Hubungan ekonomi
Pada bulan Desember 2006, Chávez mengusulkan agar Venezuela membangun kilang minyak di Malaysia,[7] dan Golden Hope, perusahaan minyak sawit milik negara Malaysia, setuju dengan perusahaan minyak negara Venezuela untuk menanam 40.000 ha kelapa sawit di Venezuela,[8] sementara perusahaan Malaysia Petronas akan memulai eksplorasi minyak di Venezuela.[9] Malaysia juga setuju untuk membantu Venezuela dalam perencanaan kota.[10]

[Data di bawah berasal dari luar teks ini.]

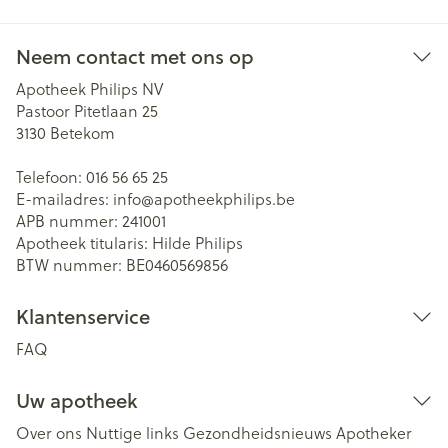
Neem contact met ons op
Apotheek Philips NV
Pastoor Pitetlaan 25
3130
Betekom
Telefoon:
016 56 65 25
E-mailadres:
info@
apotheekphilips.be
APB nummer:
241001
Apotheek titularis:
Hilde Philips
BTW nummer:
BE0460569856
Klantenservice
FAQ
Uw apotheek
Over ons
Nuttige links
Gezondheidsnieuws
Apotheker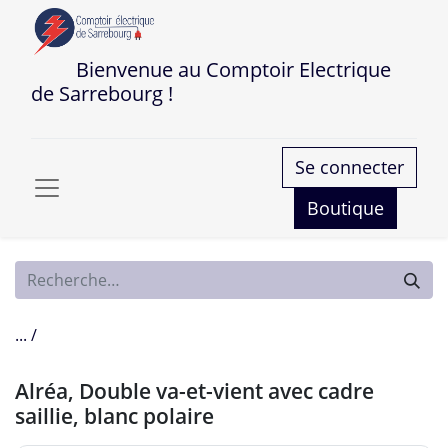
Bienvenue au Comptoir Electrique
de Sarrebourg !
Se connecter
Boutique
... /
Alréa, Double va-et-vient avec cadre
saillie, blanc polaire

Dewan Bisnis Malaysia-Venezuela dibentuk pada bulan Juli 2008,[11] sebagian agar Venezuela dapat belajar dari pengalaman Malaysia dalam pengentasan kemiskinan.[12] Perdagangan bilateral hanya sebesar US$6,6 juta pada tahun 1990, ketika kedua negara menandatangani perjanjian perdagangan bilateral,[13] US$30,6 juta pada tahun 1998, ketika Venezuela menetapkan perlindungan hukum untuk investasi asing,[14] US$19,8 juta pada tahun 2004,[3] US$39,6 juta pada tahun 2005,[8] dan US$61,68 juta pada tahun 2007, dengan hanya $250.000 yang merupakan ekspor dari Venezuela.[1] Duta Besar Venezuela untuk Malaysia mengusulkan pada bulan Februari 2009 agar kedua negara membentuk lembaga keuangan baru untuk negara-negara berkembang.[15]
Malaysia mengadakan "Pekan Venezuela" pada bulan Juli 2006,[16] 2007,[17] dan 2008.[18][19]